Onset of blistering is usually as early as birth, whereas muscular dystrophy manifests between infancy and adulthood, with a median age of onset of 9.5 years. Blisters are often hemorrhagic and heal with mild atrophic scarring and rare milia formation. Associated findings comprise markedly dystrophic nails, and focal keratoderma of the palms and soles. Extracutaneous involvement is usually present, including enamel hypoplasia with premature tooth decay, blistering in the oral cavity, pharynx and, rarely, larynx and trachea with inspiratory stridor and breathing difficulties requiring tracheotomy. Slowly progressive weakness of the head and limb muscles appears between the first year and the fourth decade of life and may confine the patient to a wheelchair. Additional neurological symptoms (ptosis, oculobulbar muscle weakness and fatigability) indicative of a myasthenic syndrome have been described in some patients. Mucosal involvement including urethral mucosae is common. Cardiomyopathy may be associated and, in rare cases, pyloric atresia.

EBS-MD is caused by mutations in the PLEC gene (8q24) encoding plectin. Plectin deficiency can be demonstrated in skin and muscle by analysis with specific antibodies.

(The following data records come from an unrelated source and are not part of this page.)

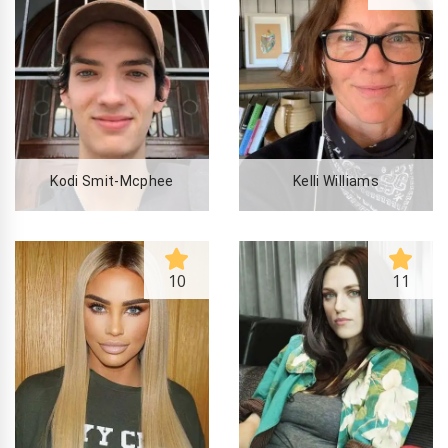
Kodi Smit-Mcphee
Kelli Williams
10
11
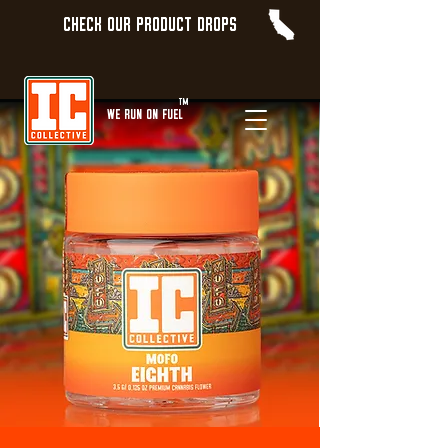
Check our product Drops
TM
WE Run On Fuel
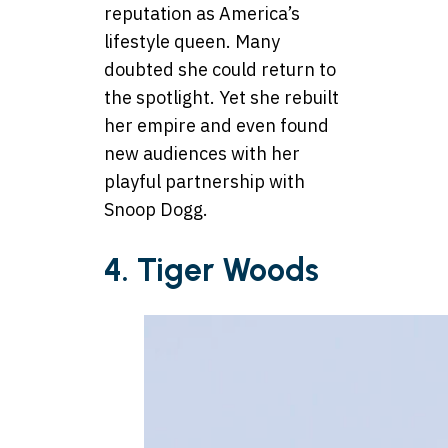
reputation as America’s
lifestyle queen. Many
doubted she could return to
the spotlight. Yet she rebuilt
her empire and even found
new audiences with her
playful partnership with
Snoop Dogg.
4. Tiger Woods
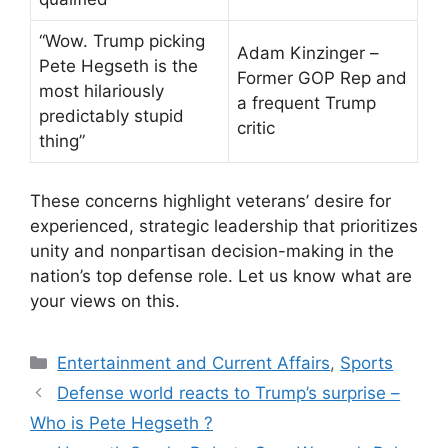
“Wow. Trump picking
Adam Kinzinger –
Pete Hegseth is the
Former GOP Rep and
most hilariously
a frequent Trump
predictably stupid
critic
thing”
These concerns highlight veterans’ desire for
experienced, strategic leadership that prioritizes
unity and nonpartisan decision-making in the
nation’s top defense role. Let us know what are
your views on this.
Categories
Entertainment and Current Affairs
,
Sports
Defense world reacts to Trump’s surprise –
Who is Pete Hegseth ?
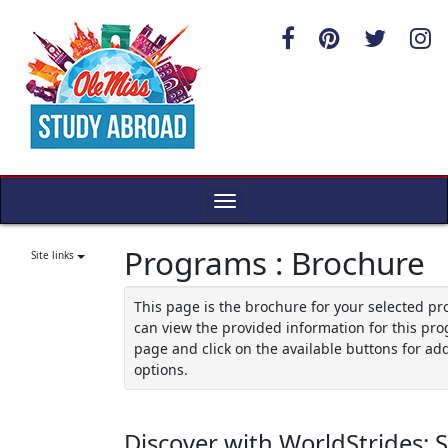
Skip
to
content
Toggle
navigation
Programs : Brochure
Site links
This page is the brochure for your selected p
can view the provided information for this pro
page and click on the available buttons for add
options.
Discover with WorldStrides:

Diagnosis is based on the mode of transmission, histopathological findings, and clinical presentation. Immunofluorescence mapping demonstrates lack of immunoreactivity for plectin and a plane of cleavage deep within the basal pole of the basal keratinocytes. Transmission electron microscopy shows intraepidermal split formation with lamina densa and lucida, and hemidesmosomes on the floor of the blister. Genetic testing demonstrates biallelic loss-of-function pathogenic variants in PLEC coding for plectin.

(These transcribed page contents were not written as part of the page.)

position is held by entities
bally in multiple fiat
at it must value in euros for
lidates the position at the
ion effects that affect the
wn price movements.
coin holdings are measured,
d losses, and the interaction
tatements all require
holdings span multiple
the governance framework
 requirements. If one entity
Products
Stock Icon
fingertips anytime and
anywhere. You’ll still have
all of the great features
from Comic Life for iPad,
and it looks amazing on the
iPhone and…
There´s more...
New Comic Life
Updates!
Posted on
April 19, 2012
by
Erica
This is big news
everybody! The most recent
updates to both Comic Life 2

Differential diagnosis is of other types of EBS and disorders with congenital skin blistering.

Prenatal diagnosis should be offered to affected families in which the pathogenic variant/s have been previously diagnosed.

The disorder is autosomal recessive and genetic counseling should be offered to at-risk couples (both individuals are carriers of a disease-causing mutation) informing them that there is a 25% risk of having an affected child at each pregnancy.

There is no specific treatment available, treatment is symptomatic with wound management and general support.

From a prognostic point of view, immunohistochemical recognition of EBS-MD in infancy is particularly important, since in some patients the associated muscular dystrophy may not become apparent until later in childhood or adulthood. EBS-MD may have a fatal outcome.